I'm just a simple soul (it was all those "sophisticated" borrowers that got us into this financial jam). I see only that if you borrow money, you have to pay it back. With interest, so that means you pay more, or rather the taxpayers do. My rates have gone up a lot since the sophisticates took over the council.
Yes I know, you'll save money in the long run because the return on assets is greater than the cost of borrowing. I'll believe next time i see a council project come in under budget. Somehow the cost always requires more borrowing than anticipated and up go the rates again. If these financial clever clogs want to play financial geniuses, they can do it with their own money, not public funds.

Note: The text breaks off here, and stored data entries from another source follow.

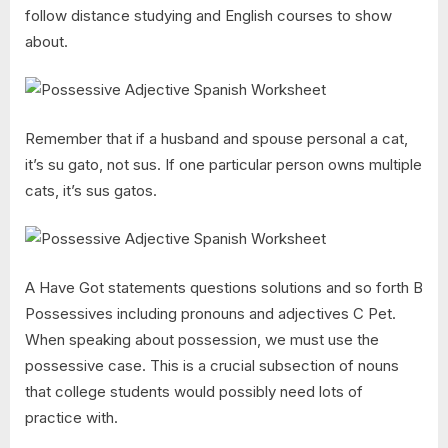
follow distance studying and English courses to show
about.
Remember that if a husband and spouse personal a cat,
it’s su gato, not sus. If one particular person owns multiple
cats, it’s sus gatos.
A Have Got statements questions solutions and so forth B
Possessives including pronouns and adjectives C Pet.
When speaking about possession, we must use the
possessive case. This is a crucial subsection of nouns
that college students would possibly need lots of
practice with.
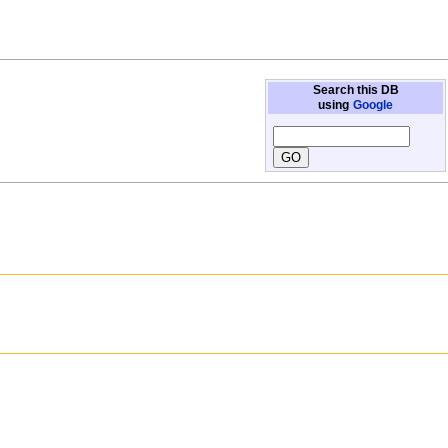
Search this DB
using
Google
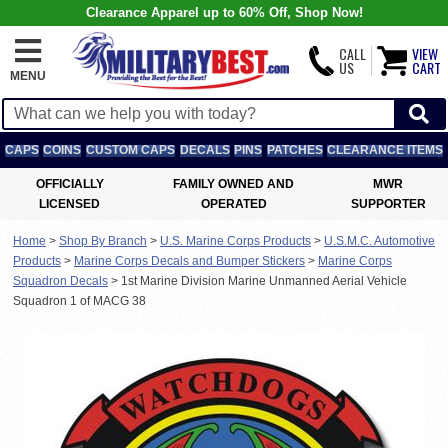
Clearance Apparel up to 60% Off, Shop Now!
CALL
VIEW
US
CART
MENU
CAPS
COINS
CUSTOM CAPS
DECALS
PINS
PATCHES
CLEARANCE ITEMS
OFFICIALLY
FAMILY OWNED AND
MWR
LICENSED
OPERATED
SUPPORTER
Home
>
Shop By Branch
>
U.S. Marine Corps Products
>
U.S.M.C. Automotive
Products
>
Marine Corps Decals and Bumper Stickers
>
Marine Corps
Squadron Decals
>
1st Marine Division Marine Unmanned Aerial Vehicle
Squadron 1 of MACG 38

I'm grumpy, can you tell I just got my property tax bill?
is sometimes inconvenient, but saves me a lot of money. I get all my exercise from walking so don't have to pay expensive gym membership - can't understand people who drive to the gym and run on a treadmill. Besides, running stuffs your knees. Need to lift weights? Try carrying a 10 kg (22 lb) sack of rice a mile home from the shop - okay, that's beyond me now, but I did when I was young.

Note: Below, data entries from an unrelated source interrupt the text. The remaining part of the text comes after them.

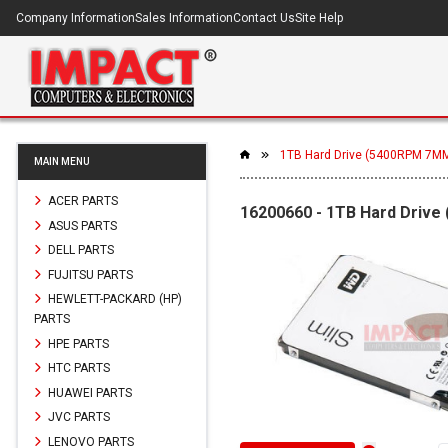
Company Information
Sales Information
Contact Us
Site Help
1TB Hard Drive (5400RPM 7M
MAIN MENU
ACER PARTS
16200660 - 1TB Hard Driv
ASUS PARTS
DELL PARTS
FUJITSU PARTS
HEWLETT-PACKARD (HP)
PARTS
HPE PARTS
HTC PARTS
HUAWEI PARTS
JVC PARTS
LENOVO PARTS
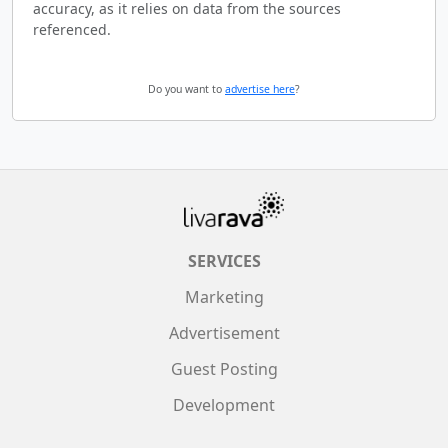
accuracy, as it relies on data from the sources
referenced.
Do you want to
advertise here
?
SERVICES
Marketing
Advertisement
Guest Posting
Development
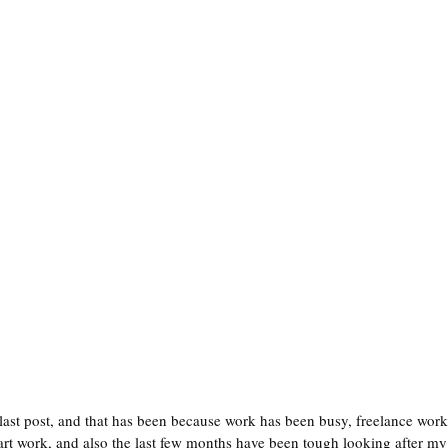
 last post, and that has been because work has been busy, freelance work
art work, and also the last few months have been tough looking after m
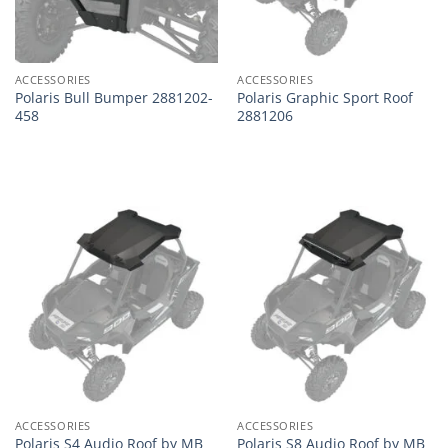
ACCESSORIES
ACCESSORIES
Polaris Bull Bumper 2881202-
Polaris Graphic Sport Roof
458
2881206
ACCESSORIES
ACCESSORIES
Polaris S4 Audio Roof by MB
Polaris S8 Audio Roof by MB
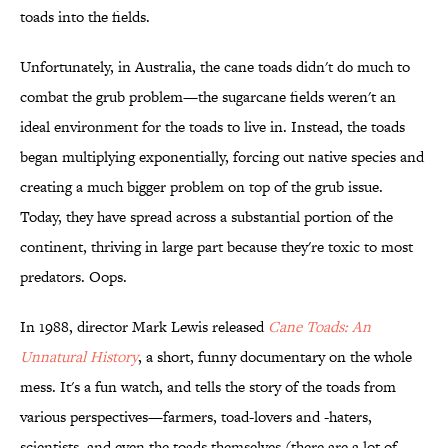
toads into the fields.
Unfortunately, in Australia, the cane toads didn't do much to
combat the grub problem—the sugarcane fields weren't an
ideal environment for the toads to live in. Instead, the toads
began multiplying exponentially, forcing out native species and
creating a much bigger problem on top of the grub issue.
Today, they have spread across a substantial portion of the
continent, thriving in large part because they're toxic to most
predators. Oops.
In 1988, director Mark Lewis released
Cane Toads: An
Unnatural History
, a short, funny documentary on the whole
mess. It's a fun watch, and tells the story of the toads from
various perspectives—farmers, toad-lovers and -haters,
scientists, and even the toads themselves (there are a lot of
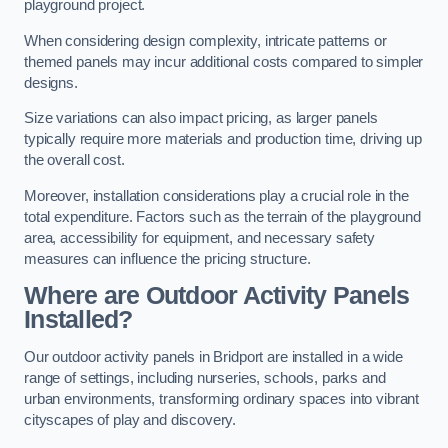
playground project.
When considering design complexity, intricate patterns or
themed panels may incur additional costs compared to simpler
designs.
Size variations can also impact pricing, as larger panels
typically require more materials and production time, driving up
the overall cost.
Moreover, installation considerations play a crucial role in the
total expenditure. Factors such as the terrain of the playground
area, accessibility for equipment, and necessary safety
measures can influence the pricing structure.
Where are Outdoor Activity Panels
Installed?
Our outdoor activity panels in Bridport are installed in a wide
range of settings, including nurseries, schools, parks and
urban environments, transforming ordinary spaces into vibrant
cityscapes of play and discovery.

Not having a car saves me time. I've been late any number of times when someone offered me a lift because the car wouldn't start or we couldn't find a park.
when I walk somewhere I always know how long it is going to take me and I allow for that. If it's raining I catch the bus, whic is cheaper.
Now you're thinking, yeah but I have a full time job. I don't have time to walk everywhere. Here's the thing; because I don't spend money owning a car I don't have to work as many hours. I can meet all my needs with 30 hours a week - and that leaves me time to walk.
And walking, I spot all those coins dropped by rushing motorists at the parking meters. Found .70 cents today.
Today I cancelled Caller ID. I don't use it much anyway, as several of my friends have private numbers, so I often don't answer and just let people leave a message. Anyway, I worked out that at nz$2.50 a month, at current after tax interest on my new FI a/c, I will have to save $1,000 to be able to afford it in retirement. Am now looking round and calculating how much I need to save for various other unneccessary expenses. About nz$6,000 to afford coffee and tea... another way of looking at the latte factor.